PENYELESAIAN
SENGKETA MEDIS
Undang-Undang Dasar 1945 Pasal 28 h dan Konstitusi WHO (1948) serta
Undang-Undang Nomor 23 Tahun 1992 tentang kesehatan menetapkan bahwa kesehatan
adalah hak asasi manusia yang merupakan hak fundamental setiap warga. Karena
itu setiap individu berhak memperoleh perlindungan kesehatan, dan negara
bertanggungjawab mengatur agar masyarakat terpenuhi haknya untuk hidup sehat.

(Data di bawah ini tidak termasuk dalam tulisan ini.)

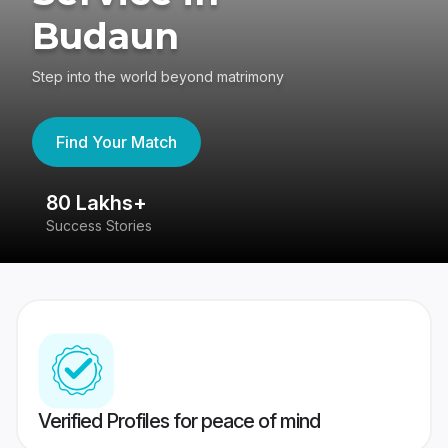
Budaun
Step into the world beyond matrimony
Find Your Match
80 Lakhs+
4
Success Stories
41
Verified Profiles for peace of mind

Layanan kedokteran merupakan layanan yang sangat vital dalam
menjalankan amanat undang-undang tersebut. Namun karena layanan kedokteran
adalah sistem yang kompleks dan ketat,
seringkali terjadi kecelakaan. Sebagian risiko buruk (adverse events) tindakan medis bisa
diterima (acceptable) dan sebagian
lain tak bisa diterima (unacceptable).
Suatu risiko bisa diterima karena alasan risikonya minimal, probabilitasnya
kecil, kedaruratan, keterbatasan sumberdaya, nilai manfaat yang tak
tergantikan, dan yang tak bisa dihindari atau dicegah, serta risiko yang tak
terduga. Sepanjang sudah diinformasikan dengan baik dan benar kepada pasien dan
sudah mendapatkan persetujuan (informed
consent), maka bila risiko tersebut terjadi di kemudian hari tidak bisa
dimintakan tanggungjawab kepada dokter atau tenaga medis lain. Namun, pasien
tetap dapat menggugat dokter apabila
dalam pelaksanannya ternyata terdapat kesalahan atau kelalaian (mala-practice).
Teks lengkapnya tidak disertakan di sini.